On the Planet Rock project, which VU Amsterdam and Leiden University are also participating in, young people and data analysis with AI techniques have taken a leading role even. The researchers hold meetings with young people from disadvantaged neighbourhoods in Amsterdam and Rotterdam. Their main questions are: What does a healthy lifestyle mean to you? What should you focus on? Who are examples to you? Activity trackers and data on the physical, social and cultural environment of these young people also help gain a clear picture on what the situation is and what needs to change.
Sometimes you find you can’t go straight for your goal, says Buijzen. ‘From a session on healthy eating behaviour, but also from the perspective of well-being, it became clear that young people struggle with feeling unsafe and unsure on the street and have a negative self-image from social media. We elaborated on this: it makes little sense to promote oranges to a target group that is concerned about their safety on the street.’

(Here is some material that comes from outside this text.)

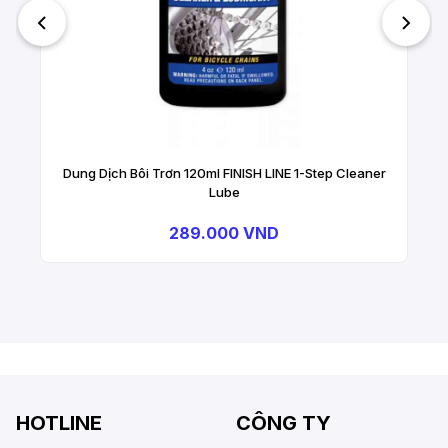
Dung Dịch Bôi Trơn 120ml FINISH LINE 1-Step Cleaner
Lube
289.000 VND
HOTLINE
CÔNG TY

Leiden University - Gerard van Westen
Not linear but circular: a new way to develop drugs
His ambition: a virtual human being, consisting of algorithms that predict what an administered substance does in our body. Gerard van Westen is already well on the way. He is developing a system based on millions of measurements that have been made into how substance X reacts to body protein Y. This data is teaching an algorithm to predict how other potentially effective chemical structures would respond to the thousands of relevant proteins in the body. This is an enormous help to drug developers. ‘You know which direction to look for a good drug.’

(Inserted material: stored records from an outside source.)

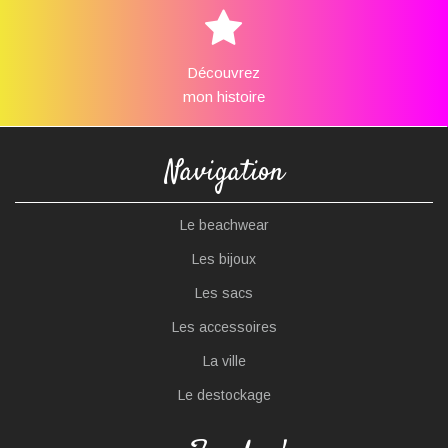
Découvrez
mon histoire
Navigation
Le beachwear
Les bijoux
Les sacs
Les accessoires
La ville
Le destockage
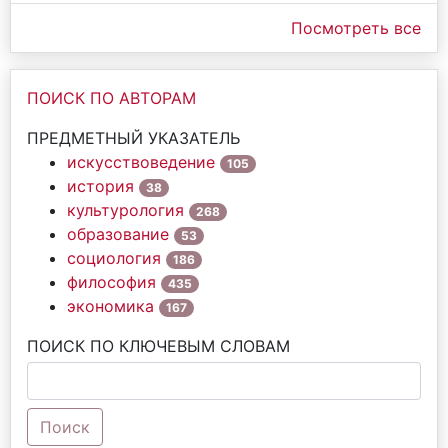
Посмотреть все
ПОИСК ПО АВТОРАМ
ПРЕДМЕТНЫЙ УКАЗАТЕЛЬ
искусствоведение
105
история
38
культурология
268
образование
53
социология
186
философия
435
экономика
167
ПОИСК ПО КЛЮЧЕВЫМ СЛОВАМ
Поиск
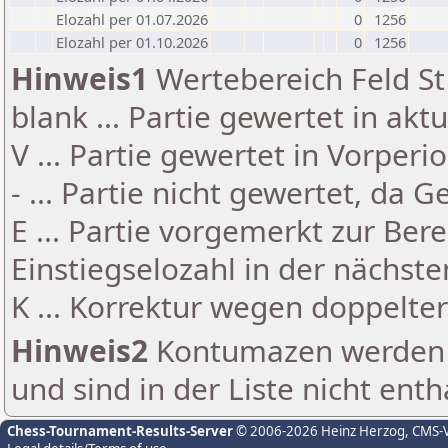
Elozahl per 01.07.2026
0
1256
Elozahl per 01.10.2026
0
1256
Hinweis1
Wertebereich Feld St 
blank ... Partie gewertet in akt
V ... Partie gewertet in Vorperi
- ... Partie nicht gewertet, da 
E ... Partie vorgemerkt zur Be
Einstiegselozahl in der nächst
K ... Korrektur wegen doppelt
Hinweis2
Kontumazen werden g
und sind in der Liste nicht enth
Chess-Tournament-Results-Server
© 2006-2026 Heinz Herzog
, CMS-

Each part of the drug discovery chain is already supported by AI. From developing possible medicinal substances that can then be tested in a petri dish, animals and humans to personalised predictions of what the side-effects might be once the drug is actually in use. There is automatic data analysis, robot synthesis, safety prediction and much more.
Once the chain has been completed and a new drug is on the market, this too provides new data for Van Westen’s virtual human. New information on how the new drug reacts with all the relevant proteins in the body is added to his model, and its predictions become even better. These in turn make the start of the drug discovery chain – making molecules that might be effective – more efficient. ‘This means that drug development is no longer linear but circular. With artificial intelligence in the middle of the circle.’